Luka rakyat kian menganga, diperparah oleh ketertutupan pemerintah, hingga suara public dianggap angin lalu. Dampaknya, aksi semakin meluas hingga melibatkan mahasiswa, buruh, ojol dan Masyarakat umum.
Makassar kembali menjadi saksi atas lahirnya sebuah gerakan yang dibangun atas dasar keresahan kolektif. Gerakan ini tidak lahir dari ruang hampa, melainkan dari tumpukan masalah yang selama ini diabaikan, kebijakan yang jauh dari aspirasi rakyat, ketidakadilan sosial yang terus berlangsung, serta jarak yang kian melebar antara pemerintah dan masyarakatnya.
Di jalan-jalan, suara muda menggema, menyatukan tekad dalam barisan. Mereka tidak hanya hadir sebagai pengkritik, tetapi sebagai pengingat bahwa demokrasi tidak boleh berjalan tanpa rakyat. Slogan-slogan yang digemakan adalah cermin dari luka bersama, sekaligus harapan akan perubahan.
Gerakan ini menjadi bukti bahwa Makassar bukan hanya pusat aktivitas ekonomi dan budaya, melainkan juga ruang dialektika sosial-politik yang hidup.
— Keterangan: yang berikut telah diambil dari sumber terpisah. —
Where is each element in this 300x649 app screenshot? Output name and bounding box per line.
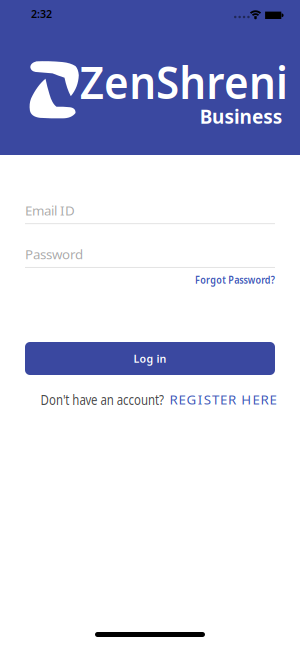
button[interactable]: Email ID [25, 201, 275, 224]
staticText: Password [25, 245, 83, 263]
button[interactable]: Log in [25, 342, 275, 375]
button[interactable]: Password [25, 245, 275, 268]
staticText: Email ID [25, 201, 75, 219]
staticText: REGISTER HERE [169, 390, 277, 408]
button[interactable]: REGISTER HERE [169, 390, 277, 408]
staticText: Forgot Password? [188, 272, 282, 287]
staticText: Log in [134, 351, 166, 366]
staticText: ZenShreni [72, 51, 296, 112]
staticText: 2:32 [31, 7, 52, 21]
button[interactable]: Forgot Password? [188, 272, 282, 287]
staticText: Don't have an account? [23, 390, 181, 409]
staticText: Business [198, 103, 284, 129]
Ia mengajarkan bahwa ketika pintu-pintu aspirasi ditutup, jalanan akan menjelma menjadi ruang alternatif untuk bersuara.
Pada akhirnya, tanggal 29 Agustus 2025 di Makassar bukan hanya peristiwa, tetapi penanda-penanda bahwa rakyat tidak akan diam ketika keadilan diabaikan, dan bahwa suara bersama mampu menggetarkan dinding kekuasaan. Diam bukan lagi pilihan. Bergerak karena pemerintah menutup telinga terhadap jeritan rakyat.
Persatuan dan kebersamaan maka keadilan bisa ditegakkan. Gerakan adalah suara-suara yang ditolak di ruang-ruang resmi, tetapi tidak bisa dibungkam di jalanan. Gerakan ini adalah pengingat bahwa aspirasi rakyat bukan beban, melainkan dasar dari demokrasi. Gerakan ini adalah janji bahwa selama ketidakadilan berdiri, perlawanan tidak akan pernah berhenti.